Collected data

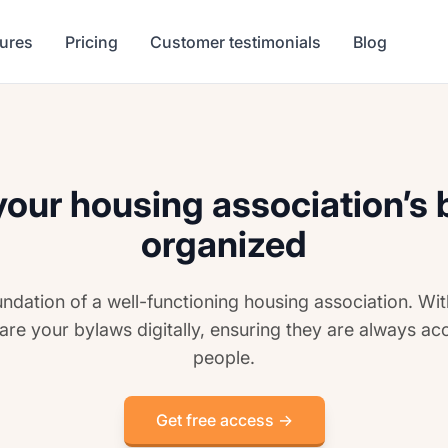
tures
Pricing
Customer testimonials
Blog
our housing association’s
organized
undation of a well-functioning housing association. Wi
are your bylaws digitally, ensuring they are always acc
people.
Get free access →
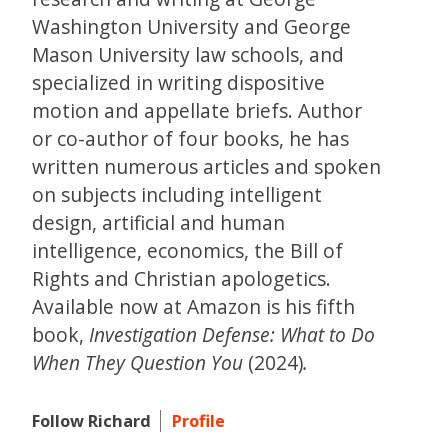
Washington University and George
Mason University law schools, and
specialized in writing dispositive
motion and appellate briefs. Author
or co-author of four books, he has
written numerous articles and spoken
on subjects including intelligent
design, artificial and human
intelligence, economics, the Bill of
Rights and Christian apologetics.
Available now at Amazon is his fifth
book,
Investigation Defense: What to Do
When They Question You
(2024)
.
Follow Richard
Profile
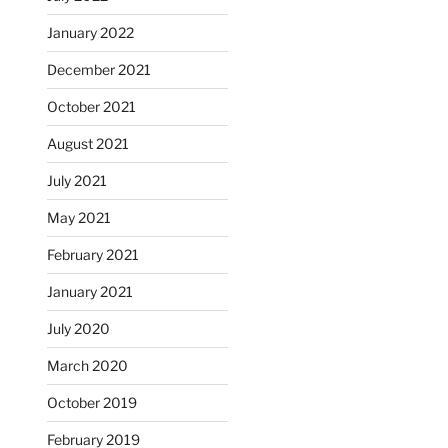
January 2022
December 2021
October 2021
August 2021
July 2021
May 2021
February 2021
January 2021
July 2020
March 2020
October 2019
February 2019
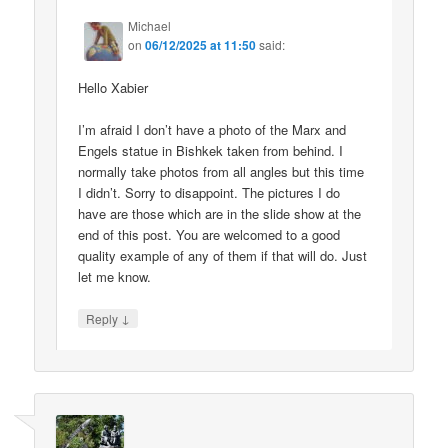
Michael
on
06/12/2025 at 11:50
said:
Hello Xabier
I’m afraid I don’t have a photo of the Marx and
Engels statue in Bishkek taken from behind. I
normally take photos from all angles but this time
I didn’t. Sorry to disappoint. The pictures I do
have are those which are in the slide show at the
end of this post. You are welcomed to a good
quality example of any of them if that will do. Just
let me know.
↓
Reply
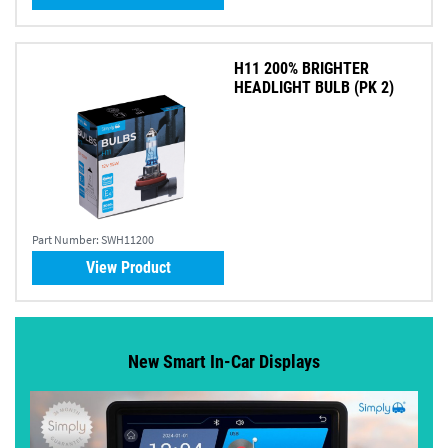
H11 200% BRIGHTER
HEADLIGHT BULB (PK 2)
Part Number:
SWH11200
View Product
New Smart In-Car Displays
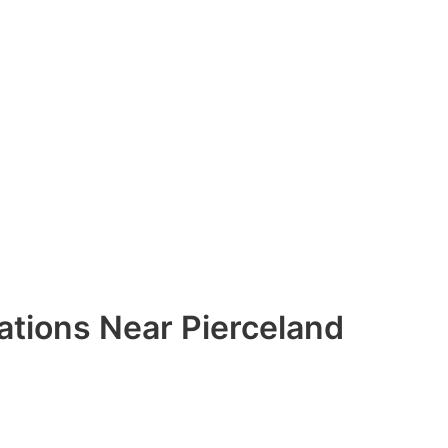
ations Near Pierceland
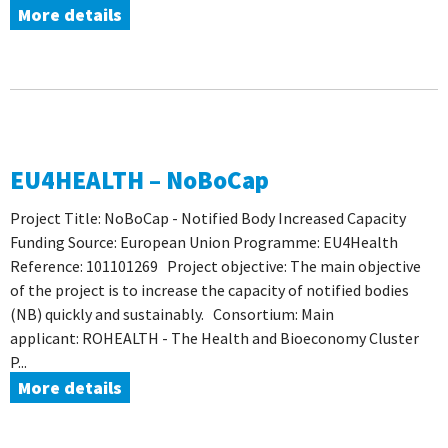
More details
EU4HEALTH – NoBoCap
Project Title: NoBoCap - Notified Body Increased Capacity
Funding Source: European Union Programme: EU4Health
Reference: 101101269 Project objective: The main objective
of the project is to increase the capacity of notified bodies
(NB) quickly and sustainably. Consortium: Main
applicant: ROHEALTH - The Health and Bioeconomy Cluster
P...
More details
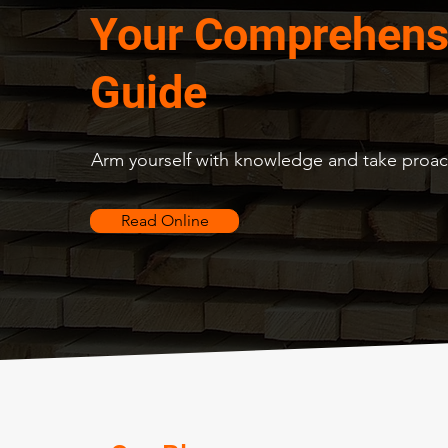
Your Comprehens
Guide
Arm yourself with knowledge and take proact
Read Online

* * *

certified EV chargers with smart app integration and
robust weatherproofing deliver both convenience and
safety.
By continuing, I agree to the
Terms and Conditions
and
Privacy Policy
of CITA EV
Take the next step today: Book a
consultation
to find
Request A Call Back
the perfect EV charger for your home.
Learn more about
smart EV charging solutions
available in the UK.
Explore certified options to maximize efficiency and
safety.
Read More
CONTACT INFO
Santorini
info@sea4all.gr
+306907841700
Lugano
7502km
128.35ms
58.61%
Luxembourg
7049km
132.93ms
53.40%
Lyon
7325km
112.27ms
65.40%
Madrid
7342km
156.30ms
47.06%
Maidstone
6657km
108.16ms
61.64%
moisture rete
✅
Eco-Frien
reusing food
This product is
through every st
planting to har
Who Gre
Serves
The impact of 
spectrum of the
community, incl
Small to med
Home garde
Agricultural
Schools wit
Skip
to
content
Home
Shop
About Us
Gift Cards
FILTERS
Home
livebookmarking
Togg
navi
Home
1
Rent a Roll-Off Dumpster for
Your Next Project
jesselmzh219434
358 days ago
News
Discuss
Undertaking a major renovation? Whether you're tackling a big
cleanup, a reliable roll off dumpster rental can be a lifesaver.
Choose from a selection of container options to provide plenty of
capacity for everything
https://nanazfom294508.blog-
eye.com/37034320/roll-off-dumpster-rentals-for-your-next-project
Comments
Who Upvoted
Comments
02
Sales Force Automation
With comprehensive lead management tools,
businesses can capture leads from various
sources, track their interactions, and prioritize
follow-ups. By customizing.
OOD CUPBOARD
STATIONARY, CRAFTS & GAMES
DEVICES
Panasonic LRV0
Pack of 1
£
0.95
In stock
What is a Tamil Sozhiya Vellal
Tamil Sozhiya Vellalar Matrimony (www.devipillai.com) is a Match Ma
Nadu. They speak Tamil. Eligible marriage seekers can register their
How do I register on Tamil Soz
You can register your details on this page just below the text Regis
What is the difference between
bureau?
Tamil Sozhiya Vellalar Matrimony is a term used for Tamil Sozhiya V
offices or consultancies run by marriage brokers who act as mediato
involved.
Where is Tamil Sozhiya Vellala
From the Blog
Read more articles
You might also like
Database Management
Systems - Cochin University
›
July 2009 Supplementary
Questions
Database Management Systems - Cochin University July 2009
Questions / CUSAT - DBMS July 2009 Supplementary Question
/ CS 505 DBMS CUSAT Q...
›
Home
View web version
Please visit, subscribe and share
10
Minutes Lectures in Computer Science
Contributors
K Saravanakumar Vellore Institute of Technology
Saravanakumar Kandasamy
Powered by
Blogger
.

==

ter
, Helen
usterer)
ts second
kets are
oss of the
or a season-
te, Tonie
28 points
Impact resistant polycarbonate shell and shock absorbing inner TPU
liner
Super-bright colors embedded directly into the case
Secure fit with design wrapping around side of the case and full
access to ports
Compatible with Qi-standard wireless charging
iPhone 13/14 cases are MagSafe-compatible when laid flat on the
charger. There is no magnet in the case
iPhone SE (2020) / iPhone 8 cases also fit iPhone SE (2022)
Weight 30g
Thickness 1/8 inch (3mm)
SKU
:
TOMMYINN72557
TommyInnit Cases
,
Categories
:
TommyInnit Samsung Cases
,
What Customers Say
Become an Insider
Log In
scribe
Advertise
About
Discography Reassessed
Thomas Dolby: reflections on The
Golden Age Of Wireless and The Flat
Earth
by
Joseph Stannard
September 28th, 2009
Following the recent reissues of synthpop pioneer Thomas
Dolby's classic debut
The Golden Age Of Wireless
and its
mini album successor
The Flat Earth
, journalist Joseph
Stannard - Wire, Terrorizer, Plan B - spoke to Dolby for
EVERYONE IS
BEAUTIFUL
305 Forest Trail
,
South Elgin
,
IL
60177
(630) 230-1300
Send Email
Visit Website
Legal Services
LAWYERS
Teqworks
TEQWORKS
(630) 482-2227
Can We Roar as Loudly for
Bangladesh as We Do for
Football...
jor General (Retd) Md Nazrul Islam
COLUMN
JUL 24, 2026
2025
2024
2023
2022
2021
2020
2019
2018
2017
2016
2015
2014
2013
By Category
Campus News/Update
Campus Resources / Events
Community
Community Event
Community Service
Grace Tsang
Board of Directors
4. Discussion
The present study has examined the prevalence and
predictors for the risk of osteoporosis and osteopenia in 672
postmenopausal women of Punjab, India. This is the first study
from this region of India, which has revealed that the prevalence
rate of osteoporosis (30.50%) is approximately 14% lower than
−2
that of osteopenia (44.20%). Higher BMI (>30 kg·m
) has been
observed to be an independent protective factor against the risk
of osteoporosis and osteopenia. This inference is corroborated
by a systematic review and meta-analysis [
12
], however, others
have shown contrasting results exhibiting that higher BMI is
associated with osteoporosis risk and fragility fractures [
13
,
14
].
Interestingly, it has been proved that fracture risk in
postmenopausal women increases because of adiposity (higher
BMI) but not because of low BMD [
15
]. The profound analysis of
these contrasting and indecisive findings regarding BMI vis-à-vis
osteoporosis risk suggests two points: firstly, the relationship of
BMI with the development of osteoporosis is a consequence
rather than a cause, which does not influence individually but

* What is required *
Your copy should hold the lines from the one with "normally take photos" up to and including the one with "Read Online", exactly as in the data above, and no pictures.

* Written answer *
normally take photos from all angles but this time
I didn’t. Sorry to disappoint. The pictures I do
have are those which are in the slide show at the
end of this post. You are welcomed to a good
quality example of any of them if that will do. Just
let me know.
↓
Reply
H11 200% BRIGHTER
HEADLIGHT BULB (PK 2)
Part Number:
SWH11200
View Product
New Smart In-Car Displays
ations Near Pierceland
More details
EU4HEALTH – NoBoCap
Project Title: NoBoCap - Notified Body Increased Capacity
Funding Source: European Union Programme: EU4Health
Reference: 101101269 Project objective: The main objective
of the project is to increase the capacity of notified bodies
(NB) quickly and sustainably. Consortium: Main
applicant: ROHEALTH - The Health and Bioeconomy Cluster
P...
More details
Your Comprehens
Guide
Arm yourself with knowledge and take proact
Read Online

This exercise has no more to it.